** Dataset follows **

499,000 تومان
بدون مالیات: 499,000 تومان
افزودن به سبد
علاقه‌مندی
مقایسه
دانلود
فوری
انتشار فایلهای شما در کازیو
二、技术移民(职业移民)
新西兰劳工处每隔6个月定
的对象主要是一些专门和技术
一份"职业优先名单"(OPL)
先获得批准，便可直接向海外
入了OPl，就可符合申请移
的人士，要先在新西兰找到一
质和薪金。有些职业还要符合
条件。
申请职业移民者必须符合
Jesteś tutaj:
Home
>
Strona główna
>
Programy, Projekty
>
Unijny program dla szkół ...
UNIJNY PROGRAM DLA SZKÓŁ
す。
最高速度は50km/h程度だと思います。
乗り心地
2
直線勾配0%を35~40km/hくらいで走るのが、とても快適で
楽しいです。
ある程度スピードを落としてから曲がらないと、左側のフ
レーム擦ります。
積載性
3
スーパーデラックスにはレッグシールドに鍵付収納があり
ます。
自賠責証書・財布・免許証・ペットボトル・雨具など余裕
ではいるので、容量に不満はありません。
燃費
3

** End of Dataset **
** Dataset follows **

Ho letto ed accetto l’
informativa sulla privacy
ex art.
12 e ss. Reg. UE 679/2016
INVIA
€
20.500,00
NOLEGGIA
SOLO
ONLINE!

** End of Dataset **
** Dataset follows **

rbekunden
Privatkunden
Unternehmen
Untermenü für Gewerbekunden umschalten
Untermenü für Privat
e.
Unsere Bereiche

** End of Dataset **

:: What is needed ::
Every line above that holds the string "تومان" counts once; give the total and nothing more.

:: Final answer ::
2